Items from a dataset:
--- --- ---

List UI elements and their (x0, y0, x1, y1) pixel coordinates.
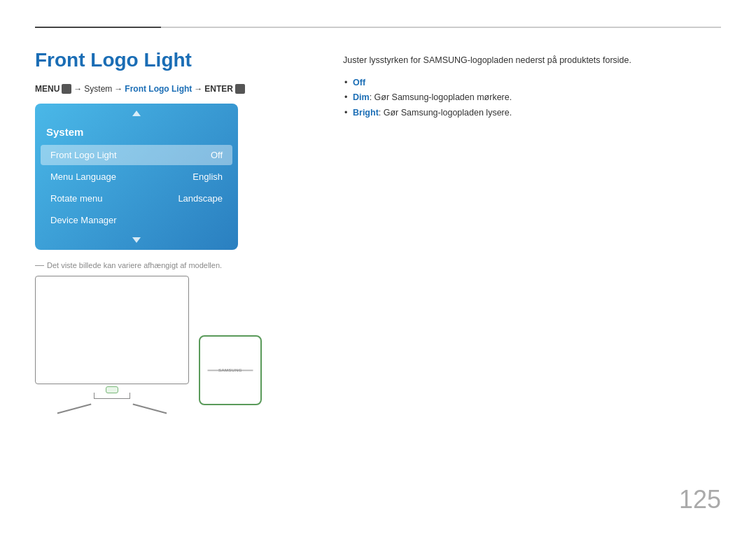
panel-closeup: SAMSUNG (199, 335, 262, 405)
menu-item-device-manager[interactable]: Device Manager (41, 210, 232, 230)
system-menu: System Front Logo Light Off Menu Languag… (35, 104, 238, 250)
bullet-bright-term: Bright (353, 108, 379, 118)
menu-item-rotate-menu-value: Landscape (178, 193, 223, 204)
tv-outline (35, 276, 189, 384)
menu-item-device-manager-label: Device Manager (50, 215, 117, 225)
tv-base-left (57, 403, 92, 413)
bullet-dim-text: : Gør Samsung-logopladen mørkere. (370, 92, 512, 102)
system-menu-title: System (35, 122, 238, 143)
arrow-down-icon (132, 237, 141, 243)
tv-logo-dot (106, 386, 118, 393)
bullet-list: Off Dim: Gør Samsung-logopladen mørkere.… (343, 76, 721, 120)
menu-item-front-logo-value: Off (211, 150, 223, 160)
tv-illustration: SAMSUNG (35, 276, 315, 412)
breadcrumb-highlight: Front Logo Light (125, 84, 192, 94)
page-number: 125 (679, 485, 721, 514)
right-column: Juster lysstyrken for SAMSUNG-logopladen… (343, 42, 721, 412)
note-dash: — (35, 260, 44, 270)
menu-item-front-logo[interactable]: Front Logo Light Off (41, 145, 232, 165)
menu-label: MENU (35, 84, 59, 94)
left-column: Front Logo Light MENU → System → Front L… (35, 42, 315, 412)
breadcrumb-arrow3: → (194, 84, 202, 94)
bullet-off-term: Off (353, 78, 365, 87)
bullet-item-bright: Bright: Gør Samsung-logopladen lysere. (343, 106, 721, 120)
tv-base-right (133, 403, 167, 413)
bullet-dim-term: Dim (353, 92, 370, 102)
menu-icon (62, 84, 71, 94)
enter-icon (235, 84, 245, 94)
note-text: Det viste billede kan variere afhængigt … (47, 261, 222, 269)
top-divider (35, 27, 721, 28)
breadcrumb-arrow1: → (74, 84, 82, 94)
breadcrumb-system: System (84, 84, 112, 94)
breadcrumb-enter: ENTER (204, 84, 233, 94)
menu-item-menu-language-label: Menu Language (50, 171, 116, 182)
arrow-up-icon (132, 111, 141, 116)
menu-item-rotate-menu-label: Rotate menu (50, 193, 102, 204)
note-line: — Det viste billede kan variere afhængig… (35, 260, 315, 270)
content-area: Front Logo Light MENU → System → Front L… (35, 42, 721, 412)
page-container: Front Logo Light MENU → System → Front L… (0, 0, 756, 534)
menu-item-menu-language[interactable]: Menu Language English (41, 167, 232, 187)
page-title: Front Logo Light (35, 49, 315, 71)
breadcrumb: MENU → System → Front Logo Light → ENTER (35, 84, 315, 94)
samsung-text: SAMSUNG (218, 368, 242, 372)
menu-item-menu-language-value: English (192, 171, 223, 182)
description-text: Juster lysstyrken for SAMSUNG-logopladen… (343, 53, 721, 67)
bullet-bright-text: : Gør Samsung-logopladen lysere. (379, 108, 512, 118)
menu-item-front-logo-label: Front Logo Light (50, 150, 117, 160)
bullet-item-dim: Dim: Gør Samsung-logopladen mørkere. (343, 90, 721, 105)
menu-item-rotate-menu[interactable]: Rotate menu Landscape (41, 188, 232, 209)
bullet-item-off: Off (343, 76, 721, 90)
breadcrumb-arrow2: → (114, 84, 122, 94)
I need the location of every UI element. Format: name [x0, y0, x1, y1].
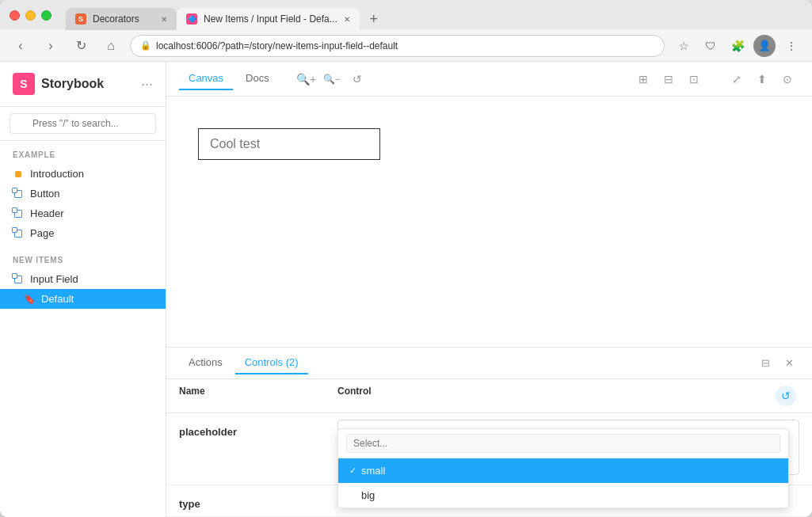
search-input[interactable] [10, 113, 156, 134]
sidebar-item-default[interactable]: 🔖 Default [0, 289, 166, 309]
section-label-example: EXAMPLE [0, 147, 166, 164]
menu-button[interactable]: ⋮ [780, 35, 802, 57]
section-label-new-items: NEW ITEMS [0, 253, 166, 269]
open-in-new-tab-button[interactable]: ⬆ [750, 67, 774, 91]
input-field-component-icon [13, 274, 24, 285]
copy-link-button[interactable]: ⊙ [776, 67, 799, 91]
toolbar-icons-right: ⊞ ⊟ ⊡ ⤢ ⬆ ⊙ [631, 67, 799, 91]
storybook-logo-icon: S [13, 73, 35, 95]
col-header-control: Control [337, 386, 776, 406]
search-box: 🔍 [0, 107, 166, 141]
zoom-in-button[interactable]: 🔍+ [295, 67, 318, 91]
controls-tab[interactable]: Controls (2) [235, 352, 308, 374]
controls-panel-button[interactable]: ⊟ [755, 353, 776, 374]
page-component-icon [13, 228, 24, 239]
dropdown-option-big[interactable]: ✓ big [338, 483, 788, 507]
address-input[interactable]: 🔒 localhost:6006/?path=/story/new-items-… [130, 35, 665, 57]
sidebar-item-introduction-label: Introduction [30, 168, 84, 180]
actions-tab[interactable]: Actions [179, 352, 232, 374]
sidebar-menu-button[interactable]: ··· [141, 76, 153, 93]
tab1-label: Decorators [93, 13, 139, 25]
app-container: S Storybook ··· 🔍 EXAMPLE Introduction [0, 62, 812, 517]
search-wrap: 🔍 [10, 113, 156, 134]
sidebar-section-new-items: NEW ITEMS Input Field 🔖 Default [0, 246, 166, 312]
bookmark-star-button[interactable]: ☆ [673, 35, 695, 57]
address-bar: ‹ › ↻ ⌂ 🔒 localhost:6006/?path=/story/ne… [0, 30, 812, 62]
back-button[interactable]: ‹ [10, 35, 32, 57]
type-row: type ✓ small [166, 485, 812, 517]
button-component-icon [13, 188, 24, 200]
dropdown-search [338, 429, 788, 458]
browser-tab-1[interactable]: S Decorators ✕ [66, 8, 177, 30]
tabs-bar: S Decorators ✕ 🔷 New Items / Input Field… [66, 0, 802, 30]
dropdown-option-small[interactable]: ✓ small [338, 458, 788, 483]
placeholder-label: placeholder [179, 420, 337, 438]
controls-panel: Actions Controls (2) ⊟ ✕ Name Control ↺ [166, 347, 812, 517]
reload-button[interactable]: ↻ [70, 35, 92, 57]
introduction-icon [13, 169, 24, 180]
controls-body: Name Control ↺ placeholder Cool test [166, 379, 812, 517]
preview-input-field[interactable] [198, 128, 380, 160]
sidebar-item-button-label: Button [30, 188, 60, 200]
controls-right-icons: ⊟ ✕ [755, 353, 799, 374]
reset-all-button[interactable]: ↺ [776, 386, 796, 406]
main-content: Canvas Docs 🔍+ 🔍− ↺ ⊞ ⊟ ⊡ ⤢ ⬆ ⊙ [166, 62, 812, 517]
panel-view-button[interactable]: ⊡ [682, 67, 706, 91]
sidebar-item-page[interactable]: Page [0, 223, 166, 243]
new-tab-button[interactable]: + [363, 8, 385, 30]
title-bar: S Decorators ✕ 🔷 New Items / Input Field… [0, 0, 812, 30]
tab1-close[interactable]: ✕ [161, 15, 167, 24]
tab1-icon: S [75, 13, 86, 25]
browser-window: S Decorators ✕ 🔷 New Items / Input Field… [0, 0, 812, 517]
sidebar-header: S Storybook ··· [0, 62, 166, 107]
tab2-icon: 🔷 [186, 13, 197, 25]
minimize-button[interactable] [25, 10, 36, 21]
zoom-out-button[interactable]: 🔍− [320, 67, 344, 91]
sidebar-logo: S Storybook [13, 73, 104, 95]
fullscreen-button[interactable]: ⤢ [725, 67, 749, 91]
tab2-label: New Items / Input Field - Defa... [204, 13, 337, 25]
dropdown-option-big-label: big [361, 489, 375, 501]
sidebar-item-default-label: Default [41, 293, 74, 305]
controls-close-button[interactable]: ✕ [779, 353, 799, 374]
col-header-name: Name [179, 386, 337, 406]
sidebar-section-example: EXAMPLE Introduction Button Header Page [0, 141, 166, 246]
type-label: type [179, 492, 337, 510]
home-button[interactable]: ⌂ [100, 35, 122, 57]
zoom-reset-button[interactable]: ↺ [345, 67, 369, 91]
controls-table-header: Name Control ↺ [166, 379, 812, 413]
dropdown-search-input[interactable] [346, 434, 780, 453]
forward-button[interactable]: › [40, 35, 62, 57]
sidebar-item-introduction[interactable]: Introduction [0, 164, 166, 184]
extensions-button[interactable]: 🧩 [726, 35, 749, 57]
controls-tabs: Actions Controls (2) ⊟ ✕ [166, 348, 812, 379]
sidebar-item-header[interactable]: Header [0, 203, 166, 223]
default-story-bookmark-icon: 🔖 [24, 294, 35, 305]
lock-icon: 🔒 [140, 40, 151, 51]
traffic-lights [10, 10, 51, 21]
maximize-button[interactable] [41, 10, 51, 21]
sidebar-item-button[interactable]: Button [0, 184, 166, 203]
storybook-logo-text: Storybook [41, 77, 104, 91]
sidebar-item-input-field-label: Input Field [30, 273, 78, 285]
tab2-close[interactable]: ✕ [344, 15, 350, 24]
header-component-icon [13, 208, 24, 219]
profile-button[interactable]: 👤 [753, 35, 776, 57]
canvas-toolbar: Canvas Docs 🔍+ 🔍− ↺ ⊞ ⊟ ⊡ ⤢ ⬆ ⊙ [166, 62, 812, 97]
sidebar-item-page-label: Page [30, 227, 54, 239]
sidebar-item-input-field[interactable]: Input Field [0, 269, 166, 289]
toolbar-icons-left: 🔍+ 🔍− ↺ [295, 67, 369, 91]
type-dropdown: ✓ small ✓ big [337, 428, 789, 508]
sidebar: S Storybook ··· 🔍 EXAMPLE Introduction [0, 62, 166, 517]
dropdown-option-small-label: small [361, 465, 385, 477]
browser-tab-2[interactable]: 🔷 New Items / Input Field - Defa... ✕ [177, 8, 360, 30]
close-button[interactable] [10, 10, 20, 21]
extension-bitwarden-button[interactable]: 🛡 [700, 35, 722, 57]
grid-view-button[interactable]: ⊟ [657, 67, 680, 91]
checkmark-icon: ✓ [349, 466, 356, 476]
docs-tab[interactable]: Docs [236, 67, 279, 90]
responsive-view-button[interactable]: ⊞ [631, 67, 655, 91]
canvas-tab[interactable]: Canvas [179, 67, 233, 90]
browser-right-icons: ☆ 🛡 🧩 👤 ⋮ [673, 35, 802, 57]
preview-area [166, 97, 812, 347]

--- --- ---

### Task prompt
Say only how many lines among the entries above contain the string "title".

### Task result
3